Ex-comandante da Marinha contesta decisão do STF no Superior Tribunal Militar, alegando necessidade de novo julgamento

Ex-comandante da Marinha, Garnier questiona no STM perda automática da patente após condenação do STF, citando voto divergente de Luiz Fux.
Garnier busca reverter perda de patente ao citar voto de Luiz Fux no STM
O ex-comandante da Marinha, Almir Garnier, apresentou em 10 de março de 2026 ao Superior Tribunal Militar (STM) uma contestação da perda de seu posto e patente determinada pelo Supremo Tribunal Federal (STF). Garnier, condenado em setembro de 2025 por participação em uma trama golpista após as eleições presidenciais de 2022, argumenta que a perda da patente não deve ser automática, conforme vem sendo aplicada, mas sim submetida a um julgamento próprio do STM, conforme previsto na Constituição.
A defesa de Garnier fundamenta sua contestação citando o voto divergente do ministro Luiz Fux, único contrário à condenação na Primeira Turma do STF. Este voto é utilizado para sustentar a existência de dúvida qualificada quanto à participação individual de Garnier nos atos que motivaram a condenação, especialmente em relação aos ataques de 8 de janeiro.
Voto divergente de Luiz Fux reforça pedido de reavaliação no STM
O voto de Luiz Fux destaca a ausência de ato concreto que vincule diretamente o ex-comandante da Marinha à execução dos ataques e ações golpistas. Para a defesa, a acusação não detalha ordens específicas, mobilização de tropas nem planejamento operacional, limitando-se a citar participação em reuniões, interpretação de falas e assinatura de documentos conjuntos.
Essa divergência é crucial para a argumentação jurídica, pois demonstra que a condenação não se baseia em provas individualizadas e contundentes contra Garnier. A defesa sustenta que, diante de tal cenário, o STM deve conduzir um julgamento autônomo para avaliar se há ou não indignidade para a manutenção de seu posto e patente.
Trajetória e histórico funcional de Garnier são destacados na defesa
Além da argumentação jurídica, a defesa enfatiza o longo e respeitado histórico de Garnier na Marinha. Ao longo de mais de cinco décadas de serviço, o ex-comandante acumulou elogios funcionais, condecorações e posições de destaque em cursos, sem registro de punições disciplinares.
Esse histórico é apontado como importante elemento para o juízo de proporcionalidade que o STM deve realizar, ponderando a gravidade da condenação e os méritos acumulados pelo militar na carreira.
Documentos e testemunhas são solicitados para reabertura da investigação
Os advogados de Garnier também requerem a reabertura da produção de provas no STM. Entre as solicitações estão a oitiva do atual comandante da Marinha, Marcos Sampaio Olsen, e do ex-ministro da Defesa Aldo Rebelo.
Adicionalmente, pedem acesso às mídias e degravações dos depoimentos prestados no STF, bem como documentos internos da Marinha e assentamentos funcionais do militar. Esses elementos são considerados essenciais para esclarecer pontos controvertidos e fortalecer a defesa.

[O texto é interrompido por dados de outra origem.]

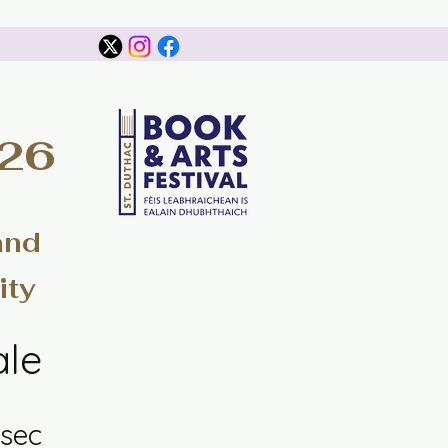
026
and
ity
ale
sec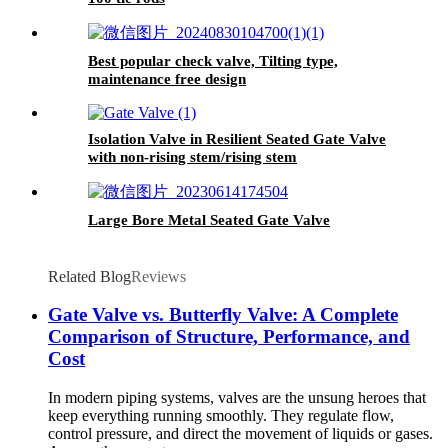
Best popular check valve, Tilting type,
maintenance free design
Isolation Valve in Resilient Seated Gate Valve
with non-rising stem/rising stem
Large Bore Metal Seated Gate Valve
Related Blog
Reviews
Gate Valve vs. Butterfly Valve: A Complete
Comparison of Structure, Performance, and
Cost
In modern piping systems, valves are the unsung heroes that
keep everything running smoothly. They regulate flow,
control pressure, and direct the movement of liquids or gases.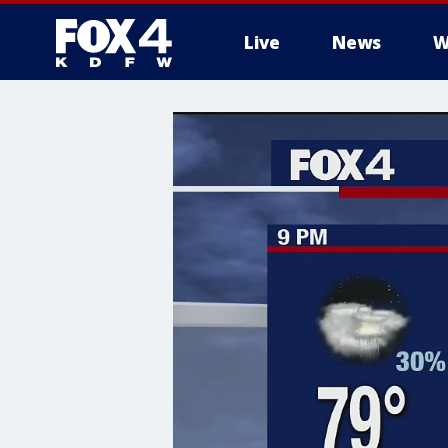
Live
News
W
More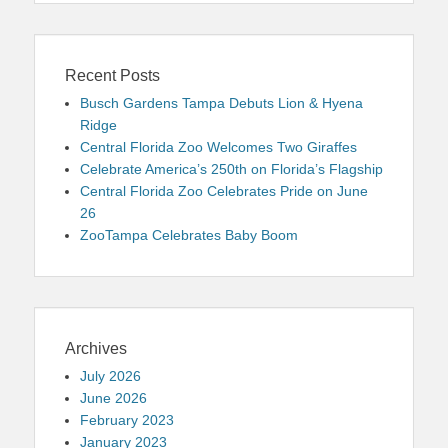
Recent Posts
Busch Gardens Tampa Debuts Lion & Hyena
Ridge
Central Florida Zoo Welcomes Two Giraffes
Celebrate America’s 250th on Florida’s Flagship
Central Florida Zoo Celebrates Pride on June
26
ZooTampa Celebrates Baby Boom
Archives
July 2026
June 2026
February 2023
January 2023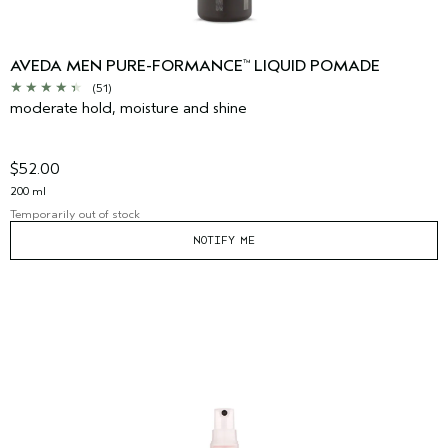
AVEDA MEN PURE-FORMANCE
LIQUID POMADE
™
(51)
moderate hold, moisture and shine
$52.00
200 ml
Temporarily out of stock
NOTIFY ME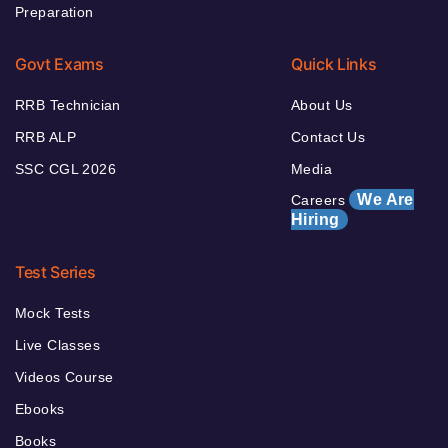
Preparation
Govt Exams
Quick Links
RRB Technician
About Us
RRB ALP
Contact Us
SSC CGL 2026
Media
We Are
Careers
Hiring
Test Series
Mock Tests
Live Classes
Videos Course
Ebooks
Books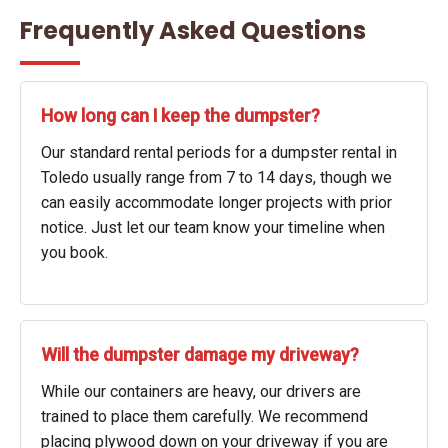
Frequently Asked Questions
How long can I keep the dumpster?
Our standard rental periods for a dumpster rental in
Toledo usually range from 7 to 14 days, though we
can easily accommodate longer projects with prior
notice. Just let our team know your timeline when
you book.
Will the dumpster damage my driveway?
While our containers are heavy, our drivers are
trained to place them carefully. We recommend
placing plywood down on your driveway if you are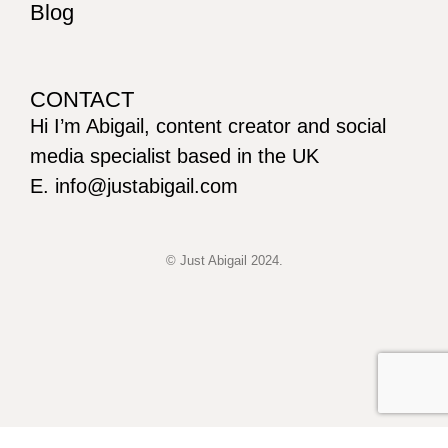
Blog
CONTACT
Hi I’m Abigail, content creator and social
media specialist based in the UK
E. info@justabigail.com
© Just Abigail 2024.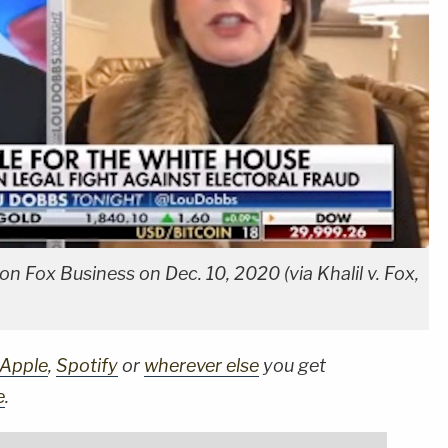
n Fox Business on Dec. 10, 2020 (via Khalil v. Fox,
Apple
,
Spotify
or
wherever else
you get
e
.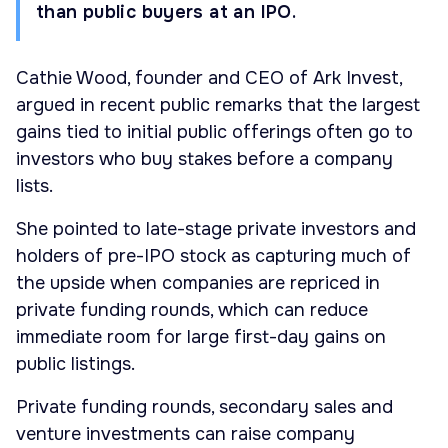
than public buyers at an IPO.
Cathie Wood, founder and CEO of Ark Invest,
argued in recent public remarks that the largest
gains tied to initial public offerings often go to
investors who buy stakes before a company
lists.
She pointed to late-stage private investors and
holders of pre-IPO stock as capturing much of
the upside when companies are repriced in
private funding rounds, which can reduce
immediate room for large first-day gains on
public listings.
Private funding rounds, secondary sales and
venture investments can raise company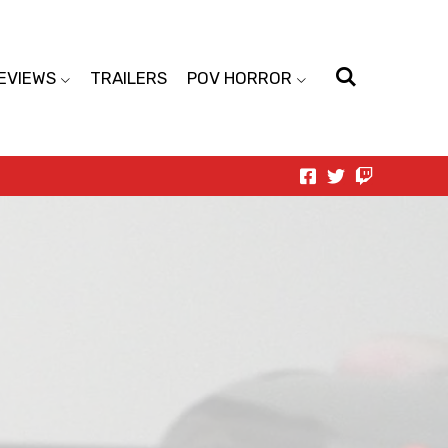
EVIEWS
TRAILERS
POV HORROR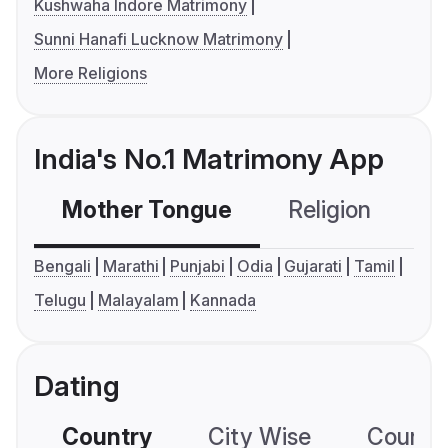
Kushwaha Indore Matrimony
Sunni Hanafi Lucknow Matrimony
More Religions
India's No.1 Matrimony App
Mother Tongue
Religion
C
Bengali
Marathi
Punjabi
Odia
Gujarati
Tamil
Telugu
Malayalam
Kannada
Dating
Country
City Wise
Country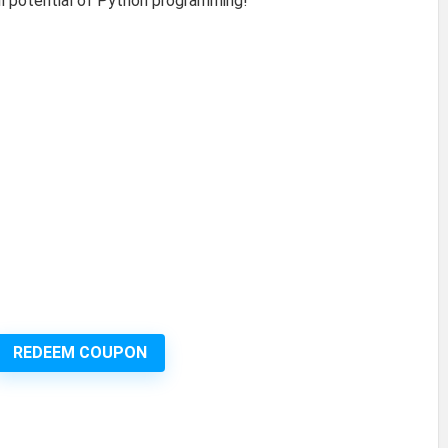
ull potential of Python programming!
REDEEM COUPON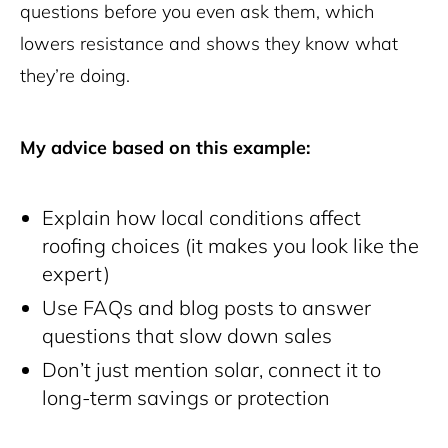
questions before you even ask them, which
lowers resistance and shows they know what
they’re doing.
My advice based on this example:
Explain how local conditions affect
roofing choices (it makes you look like the
expert)
Use FAQs and blog posts to answer
questions that slow down sales
Don’t just mention solar, connect it to
long-term savings or protection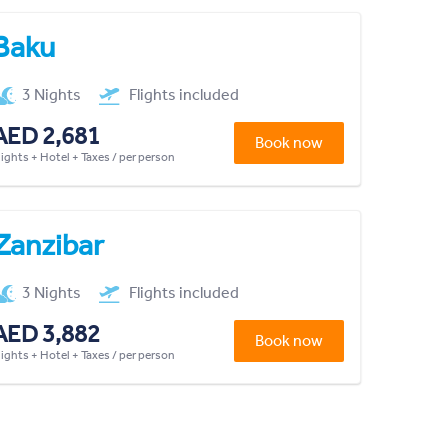
Baku
3 Nights
Flights included
AED 2,681
Book now
lights + Hotel + Taxes / per person
Zanzibar
3 Nights
Flights included
AED 3,882
Book now
lights + Hotel + Taxes / per person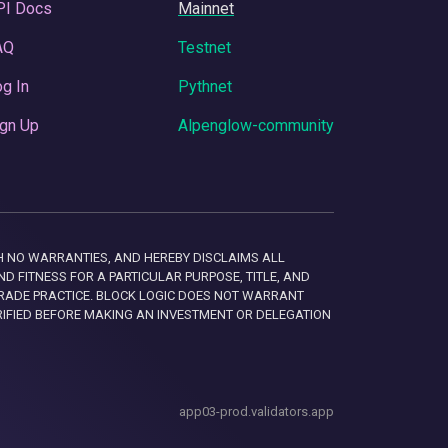
PI Docs
Mainnet
AQ
Testnet
g In
Pythnet
gn Up
Alpenglow-community
 WITH NO WARRANTIES, AND HEREBY DISCLAIMS ALL
D FITNESS FOR A PARTICULAR PURPOSE, TITLE, AND
RADE PRACTICE. BLOCK LOGIC DOES NOT WARRANT
RIFIED BEFORE MAKING AN INVESTMENT OR DELEGATION
app03-prod.validators.app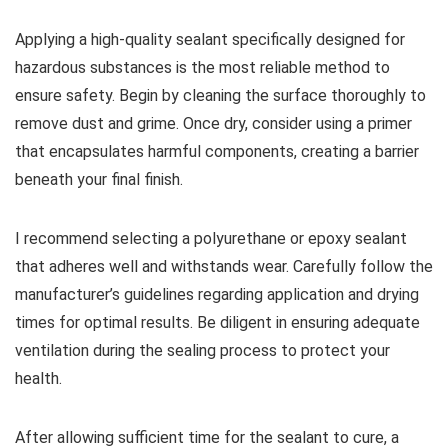
Applying a high-quality sealant specifically designed for
hazardous substances is the most reliable method to
ensure safety. Begin by cleaning the surface thoroughly to
remove dust and grime. Once dry, consider using a primer
that encapsulates harmful components, creating a barrier
beneath your final finish.
I recommend selecting a polyurethane or epoxy sealant
that adheres well and withstands wear. Carefully follow the
manufacturer’s guidelines regarding application and drying
times for optimal results. Be diligent in ensuring adequate
ventilation during the sealing process to protect your
health.
After allowing sufficient time for the sealant to cure, a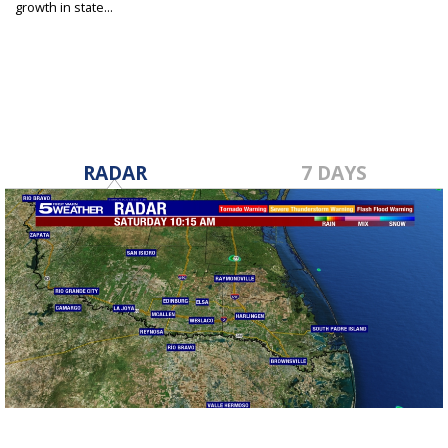
growth in state...
May 8, 2024
RADAR
7 DAYS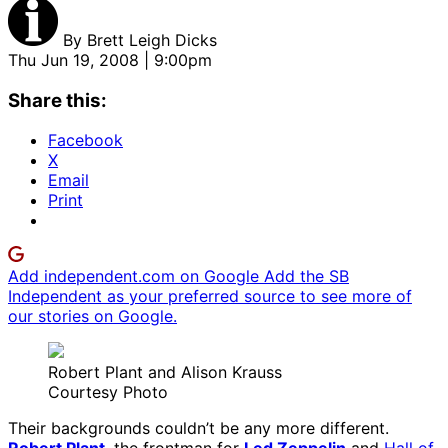
By
Brett Leigh Dicks
Thu Jun 19, 2008 | 9:00pm
Share this:
Facebook
X
Email
Print
Add independent.com on Google
Add the SB
Independent as your preferred source to see more of
our stories on Google.
Robert Plant and Alison Krauss
Courtesy Photo
Their backgrounds couldn’t be any more different.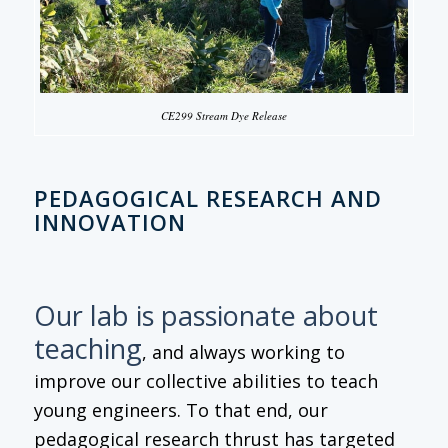
CE299 Stream Dye Release
PEDAGOGICAL RESEARCH AND
INNOVATION
Our lab is passionate about
teaching
, and always working to
improve our collective abilities to teach
young engineers. To that end, our
pedagogical research thrust has targeted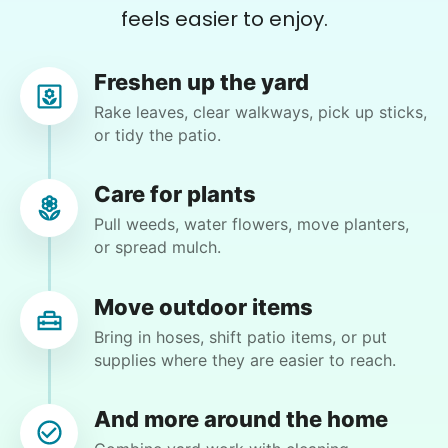
feels easier to enjoy.
cleaning
•
Freshen up the yard
1 day ago
3h visit
Paul is delightful He works hard and is very
Rake leaves, clear walkways, pick up sticks,
quiet but still water runs deep. I would
or tidy the patio.
recommend him to anyone.
Paul C.
Care for plants
Pull weeds, water flowers, move planters,
or spread mulch.
Move outdoor items
Julie T.
JT
Bring in hoses, shift patio items, or put
Riverside, CA 92507
supplies where they are easier to reach.
Bring up trash cans, unloaded the groceries from
the trunk and bring him in the house and pick up
And more around the home
the house.And maybe we reattach the hose to the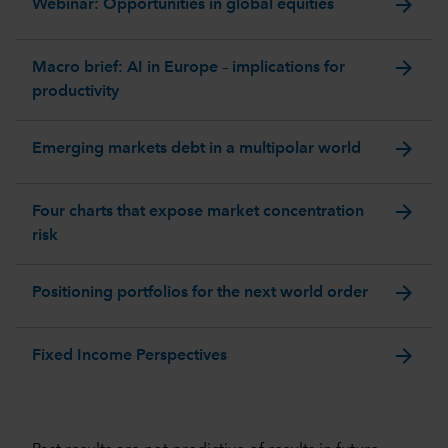
arrow_forward
Webinar: Opportunities in global equities
arrow_forward
Macro brief: AI in Europe – implications for
productivity
arrow_forward
Emerging markets debt in a multipolar world
arrow_forward
Four charts that expose market concentration
risk
arrow_forward
Positioning portfolios for the next world order
arrow_forward
Fixed Income Perspectives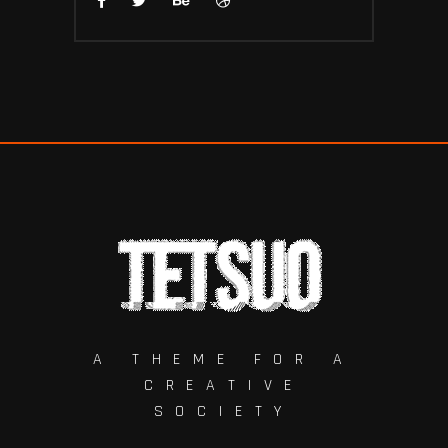
A THEME FOR A
CREATIVE
SOCIETY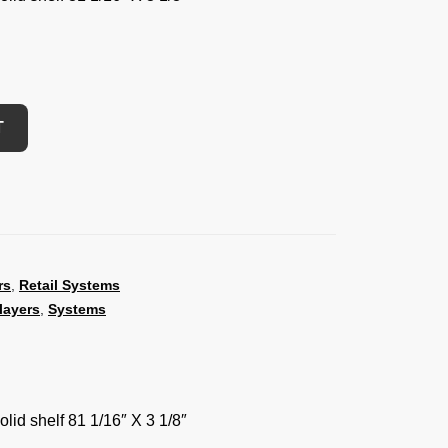
T
rs
,
Retail Systems
layers
,
Systems
lid shelf 81 1/16″ X 3 1/8″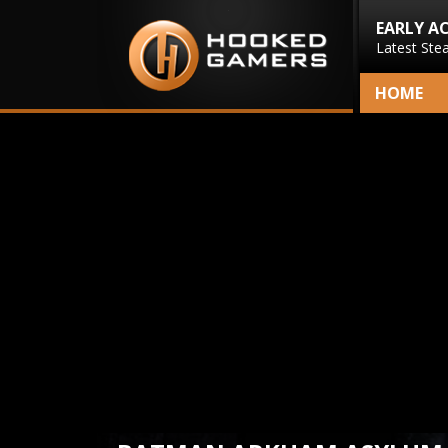
EARLY A
Latest Ste
HOME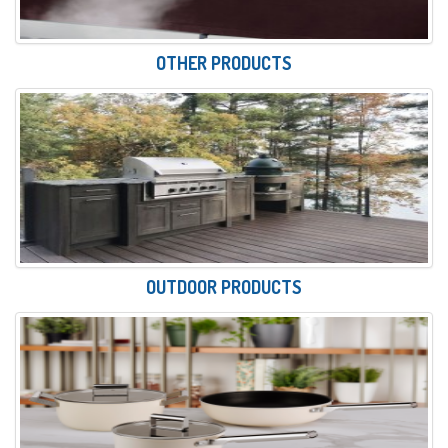
OTHER PRODUCTS
OUTDOOR PRODUCTS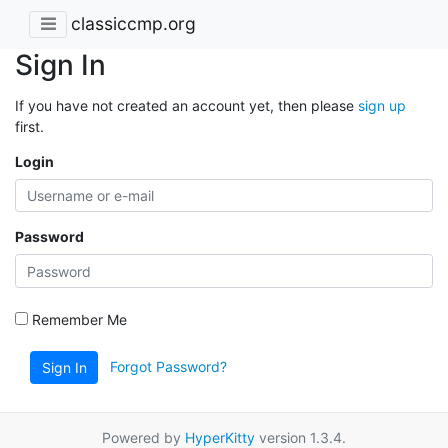
classiccmp.org
Sign In
If you have not created an account yet, then please
sign up
first.
Login
Password
Remember Me
Forgot Password?
Sign In
Powered by
HyperKitty
version 1.3.4.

Importância do julgamento próprio do STM para assegurar direitos constitucionais
A controvérsia em torno da perda da patente de Almir Garnier levanta um debate relevante sobre os procedimentos legais aplicáveis a militares condenados criminalmente. A defesa argumenta que o processo no STM não deve ser meramente homologatório da decisão do STF, mas sim um julgamento que respeite o devido processo legal e o rito constitucional específico para militares.
Esse entendimento visa assegurar que decisões que afetam diretamente a honra, a carreira e os direitos dos oficiais militares sejam tomadas com base em análises detalhadas e específicas, contemplando todas as garantias legais.
Assim, o caso de Garnier se configura como um importante precedente no equilíbrio entre as esferas civil e militar da Justiça, além de refletir desafios na condução de processos envolvendo altos oficiais das Forças Armadas no Brasil.